Abstract
BACKGROUND
During the COVID-19 pandemic and the burden on hospital resources, the rapid categorization of high-risk COVID-19 patients became essential, and lung ultrasound (LUS) emerged as an alternative to chest computed tomography, offering speed, non-ionizing, repeatable, and bedside assessments. Various LUS score systems have been used, yet there is no consensus on an optimal severity cut-off. We assessed the performance of a 12-zone LUS score to identify adult COVID-19 patients with severe lung involvement using oxygen saturation (SpO2)/fractional inspired oxygen (FiO2) ratio as a reference standard to define the best cut-off for predicting adverse outcomes.
METHODS
We conducted a single-centre prospective study (August 2020–April 2021) at Hospital del Mar, Barcelona, Spain. Upon admission to the general ward or intensive care unit (ICU), clinicians performed LUS in adult patients with confirmed COVID-19 pneumonia. Severe lung involvement was defined as a SpO2/FiO2 ratio <315. The LUS score ranged from 0 to 36 based on the aeration patterns. Results: 248 patients were included. The admission LUS score showed moderate performance in identifying a SpO2/FiO2 ratio <315 (area under the ROC curve: 0.71; 95%CI 0.64–0.77).

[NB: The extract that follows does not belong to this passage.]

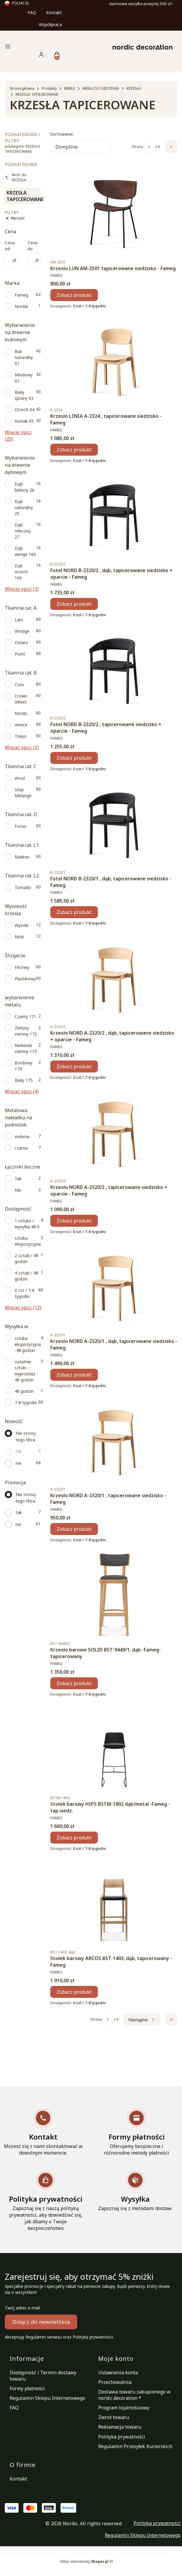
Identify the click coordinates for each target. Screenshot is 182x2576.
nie (18, 1463)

After adjustment for COVID-19 risk factors, an admission LUS score ≥17 was associated with an increased risk of in-hospital death (OR 5.31; 95%CI: 1.38–20.4), ICU admission (OR 3.50; 95%CI: 1.37–8.94) and need for IMV (OR 3.31; 95%CI: 1.19–9.13).
CONCLUSIONS
Although the admission LUS score had limited performance in identifying severe lung involvement, a cut-off ≥17 score was associated with an increased risk of adverse outcomes. and could play a role in the rapid categorization of COVID-19 pneumonia patients, anticipating the need for advanced care.